WHAT THE TASK ASKS.
A verbatim copy of all the data is required; the pictures should not appear in it.

[Transcribed page contents]

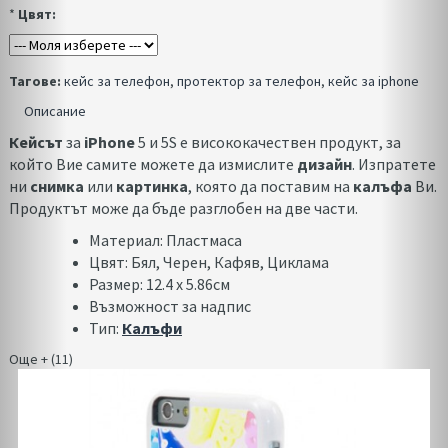
*
Цвят:
Тагове:
кейс за телефон
,
протектор за телефон
,
кейс за iphone
Описание
Кейсът
за
iPhone
5 и 5S е висококачествен продукт, за
който Вие самите можете да измислите
дизайн
. Изпратете
ни
снимка
или
картинка
, която да поставим на
калъфа
Ви.
Продуктът може да бъде разглобен на две части.
Материал: Пластмаса
Цвят: Бял, Черен, Кафяв, Циклама
Размер: 12.4 х 5.86см
Възможност за надпис
Тип:
Калъфи
Още + (11)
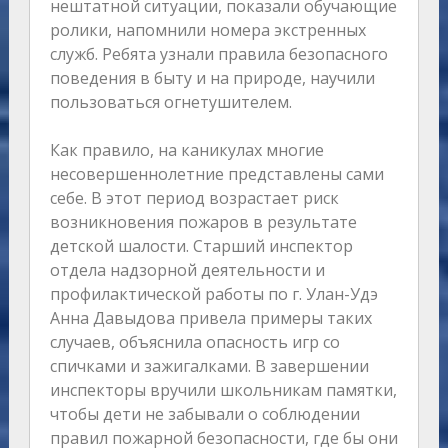
нештатной ситуации, показали обучающие
ролики, напомнили номера экстренных
служб. Ребята узнали правила безопасного
поведения в быту и на природе, научили
пользоваться огнетушителем.
Как правило, на каникулах многие
несовершеннолетние представлены сами
себе. В этот период возрастает риск
возникновения пожаров в результате
детской шалости. Старший инспектор
отдела надзорной деятельности и
профилактической работы по г. Улан-Удэ
Анна Давыдова привела примеры таких
случаев, объяснила опасность игр со
спичками и зажигалками. В завершении
инспекторы вручили школьникам памятки,
чтобы дети не забывали о соблюдении
правил пожарной безопасности, где бы они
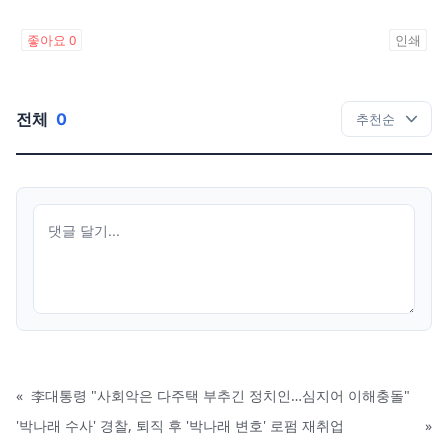
좋아요
0
인쇄
전체
0
«
李대통령 "사회악은 다주택 부추긴 정치인…심지어 이해충돌"
'박나래 수사' 경찰, 퇴직 후 '박나래 변호' 로펌 재취업
»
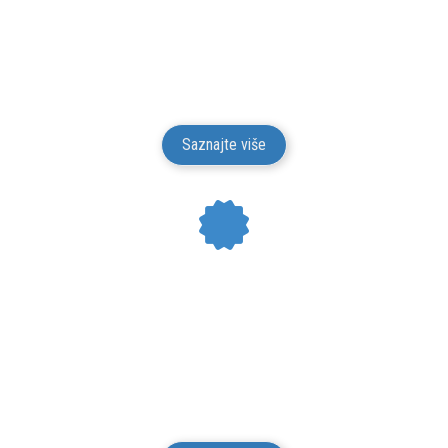
Mesto Dobrih Guma isporučuje gume na teritoriji
Srbije. Isporuku vršimo putem kurirskih službi.
Isporuka je besplatna.
Saznajte više
24 MESECI GARANCIJE
Mesto Dobrih Guma daje garanciju na kvalitet i
funkcionalnost za svu robu iz svog prodajnog
asortimana u trajanju od 24 meseci od isporuke robe
potrošaču.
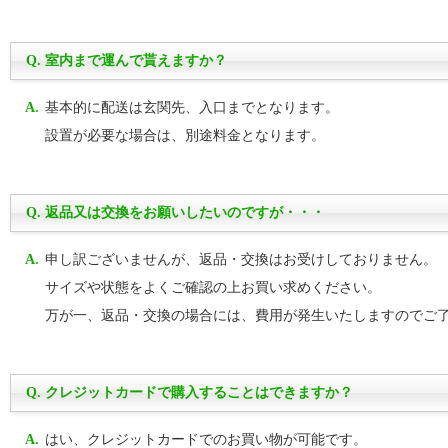
Q.
室内まで運んで貰えますか？
A.
基本的に配送は玄関先、入口までとなります。
設置が必要な場合は、別途料金となります。
Q.
返品又は交換をお願いしたいのですが・・・
A.
申し訳ございませんが、返品・交換はお受けしておりません。
サイズや状態をよくご確認の上お買い求めください。
万が一、返品・交換の場合には、費用が発生いたしますのでご
Q.
クレジットカードで購入することはできますか？
A.
はい、クレジットカードでのお買い物が可能です。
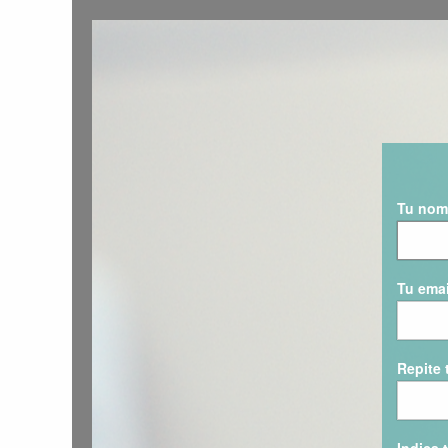
Tu nom
Tu emai
Repite 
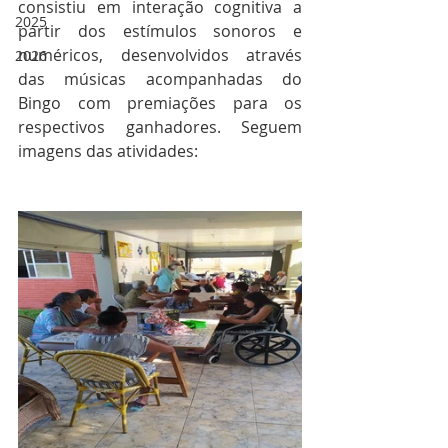
consistiu em interação cognitiva a 
2025
partir dos estímulos sonoros e 
numéricos, desenvolvidos através 
2026
das músicas acompanhadas do 
Bingo com premiações para os 
respectivos ganhadores. Seguem 
imagens das atividades:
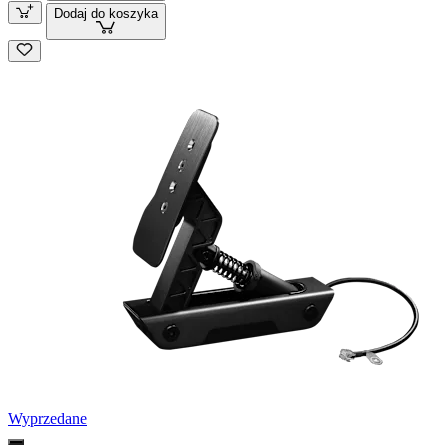
Dodaj do koszyka
Wyprzedane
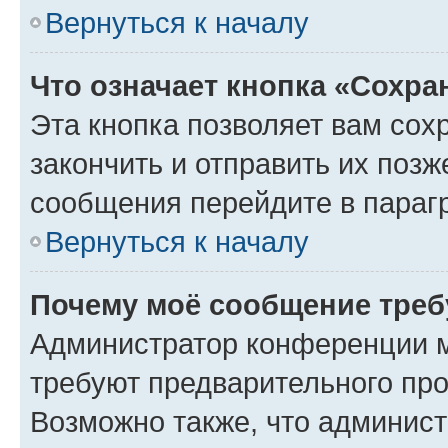
Вернуться к началу
Что означает кнопка «Сохр
Эта кнопка позволяет вам сох
закончить и отправить их позж
сообщения перейдите в параг
Вернуться к началу
Почему моё сообщение треб
Администратор конференции м
требуют предварительного про
Возможно также, что админист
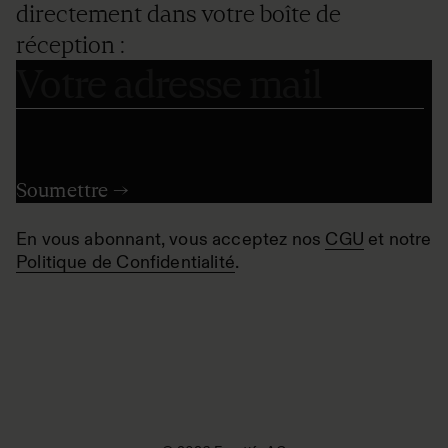
directement dans votre boîte de
réception :
En vous abonnant, vous acceptez nos
CGU
et notre
Politique de Confidentialité
.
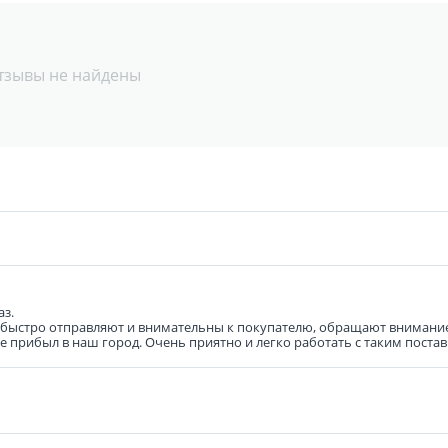
тзывы не найдены
аз.
ь быстро отправляют и внимательны к покупателю, обращают внимание
же прибыл в наш город. Очень приятно и легко работать с таким пост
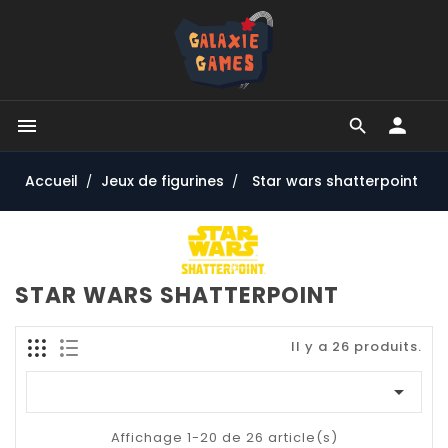


Accueil
Jeux de figurines
Star wars shatterpoint
STAR WARS SHATTERPOINT
Il y a 26 produits.

Affichage 1-20 de 26 article(s)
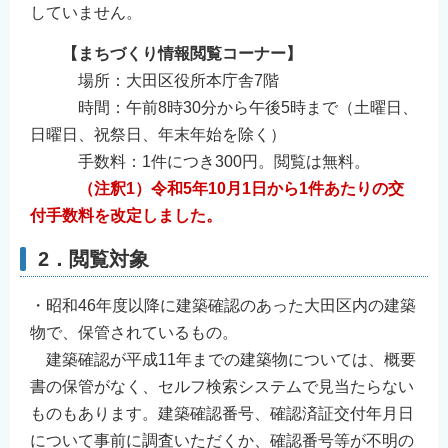
していません。
English
简体中文
【まちづくり情報閲覧コーナー】
場所：大田区役所本庁舎7階
繁體中文
時間：午前8時30分から午後5時まで（土曜日、
한국어
日曜日、祝祭日、年末年始を除く）
नेपाली
手数料：1件につき300円。閲覧は無料。
Filipino
（注釈1）令和5年10月1日から1件あたりの交
付手数料を改定しました。
2．閲覧対象
・昭和46年度以降に建築確認のあった大田区内の建築
物で、保管されているもの。
建築確認が平成11年までの建築物については、概要
書の保管がなく、セルフ検索システムで見当たらない
ものもあります。建築確認番号、確認済証交付年月日
について事前に調査いただくか、確認番号等が不明の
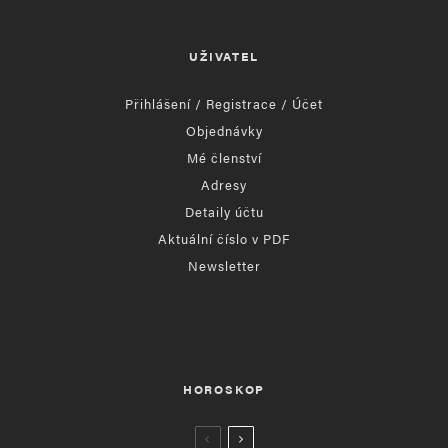
UŽIVATEL
Přihlášení / Registrace / Účet
Objednávky
Mé členství
Adresy
Detaily účtu
Aktuální číslo v PDF
Newsletter
HOROSKOP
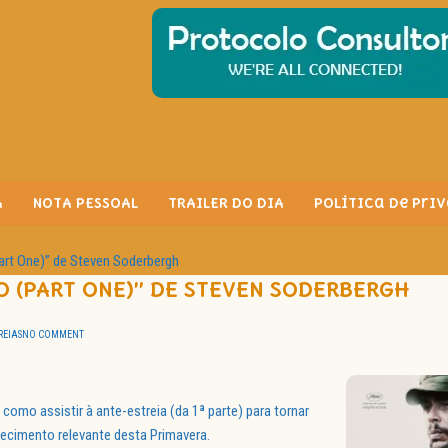
A
NOTA PESSOAL
TRAILER DO DIA
Política de Pri
art One)” de Steven Soderbergh
O (PART ONE)” DE STEVEN SODERBERGH
REIAS
NO COMMENT
 como assistir à ante-estreia (da 1ª parte) para tornar
tecimento relevante desta Primavera.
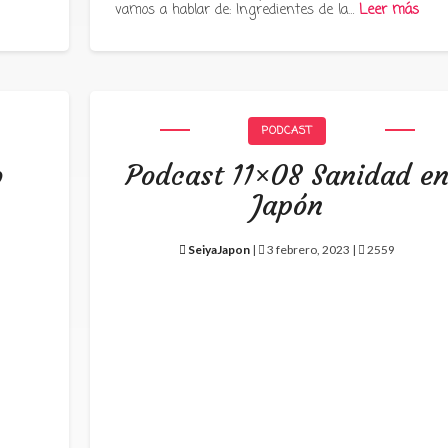
vamos a hablar de: Ingredientes de la…
Leer más
PODCAST
o
Podcast 11×08 Sanidad e
Japón
SeiyaJapon
|
3 febrero, 2023 |
2559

TASK OUTPUT.
*
Цвят:
Тагове:
кейс за телефон
,
протектор за телефон
,
кейс за iphone
Описание
Кейсът
за
iPhone
5 и 5S е висококачествен продукт, за
който Вие самите можете да измислите
дизайн
. Изпратете
ни
снимка
или
картинка
, която да поставим на
калъфа
Ви.
Продуктът може да бъде разглобен на две части.
Материал: Пластмаса
Цвят: Бял, Черен, Кафяв, Циклама
Размер: 12.4 х 5.86см
Възможност за надпис
Тип:
Калъфи
Още + (11)
нештатной ситуации, показали обучающие
ролики, напомнили номера экстренных
служб. Ребята узнали правила безопасного
поведения в быту и на природе, научили
пользоваться огнетушителем.
Как правило, на каникулах многие
несовершеннолетние представлены сами
себе. В этот период возрастает риск
возникновения пожаров в результате
детской шалости. Старший инспектор
отдела надзорной деятельности и
профилактической работы по г. Улан-Удэ
Анна Давыдова привела примеры таких
случаев, объяснила опасность игр со
спичками и зажигалками. В завершении
инспекторы вручили школьникам памятки,
чтобы дети не забывали о соблюдении
правил пожарной безопасности, где бы они
좋아요
0
인쇄
전체
0
«
李대통령 "사회악은 다주택 부추긴 정치인…심지어 이해충돌"
'박나래 수사' 경찰, 퇴직 후 '박나래 변호' 로펌 재취업
»
Mesto Dobrih Guma isporučuje gume na teritoriji
Srbije. Isporuku vršimo putem kurirskih službi.
Isporuka je besplatna.
Saznajte više
24 MESECI GARANCIJE
Mesto Dobrih Guma daje garanciju na kvalitet i
funkcionalnost za svu robu iz svog prodajnog
asortimana u trajanju od 24 meseci od isporuke robe
potrošaču.
Q.
室内まで運んで貰えますか？
A.
基本的に配送は玄関先、入口までとなります。
設置が必要な場合は、別途料金となります。
Q.
返品又は交換をお願いしたいのですが・・・
A.
申し訳ございませんが、返品・交換はお受けしておりません。
サイズや状態をよくご確認の上お買い求めください。
万が一、返品・交換の場合には、費用が発生いたしますのでご
Q.
クレジットカードで購入することはできますか？
A.
はい、クレジットカードでのお買い物が可能です。
Tu nom
Tu emai
Repite 
consistiu em interação cognitiva a 
2025
partir dos estímulos sonoros e 
numéricos, desenvolvidos através 
2026
das músicas acompanhadas do 
Bingo com premiações para os 
respectivos ganhadores. Seguem 
imagens das atividades:
Dodaj do koszyka
Wyprzedane
Вернуться к началу
Что означает кнопка «Сохр
Эта кнопка позволяет вам сох
закончить и отправить их позж
сообщения перейдите в параг
Вернуться к началу
Почему моё сообщение треб
Администратор конференции м
требуют предварительного про
Возможно также, что админист
directement dans votre boîte de
réception :
En vous abonnant, vous acceptez nos
CGU
et notre
Politique de Confidentialité
.
тзывы не найдены
аз.
ь быстро отправляют и внимательны к покупателю, обращают внимание
же прибыл в наш город. Очень приятно и легко работать с таким пост


Accueil
Jeux de figurines
Star wars shatterpoint
STAR WARS SHATTERPOINT
Il y a 26 produits.

Affichage 1-20 de 26 article(s)
していません。
English
简体中文
【まちづくり情報閲覧コーナー】
場所：大田区役所本庁舎7階
繁體中文
時間：午前8時30分から午後5時まで（土曜日、
한국어
日曜日、祝祭日、年末年始を除く）
नेपाली
手数料：1件につき300円。閲覧は無料。
Filipino
（注釈1）令和5年10月1日から1件あたりの交
付手数料を改定しました。
2．閲覧対象
・昭和46年度以降に建築確認のあった大田区内の建築
物で、保管されているもの。
建築確認が平成11年までの建築物については、概要
書の保管がなく、セルフ検索システムで見当たらない
ものもあります。建築確認番号、確認済証交付年月日
について事前に調査いただくか、確認番号等が不明の
UŽIVATEL
Přihlášení / Registrace / Účet
Objednávky
Mé členství
Adresy
Detaily účtu
Aktuální číslo v PDF
Newsletter
HOROSKOP
A
NOTA PESSOAL
TRAILER DO DIA
Política de Pri
art One)” de Steven Soderbergh
O (PART ONE)” DE STEVEN SODERBERGH
REIAS
NO COMMENT
 como assistir à ante-estreia (da 1ª parte) para tornar
tecimento relevante desta Primavera.
vamos a hablar de: Ingredientes de la…
Leer más
PODCAST
o
Podcast 11×08 Sanidad e
Japón
SeiyaJapon
|
3 febrero, 2023 |
2559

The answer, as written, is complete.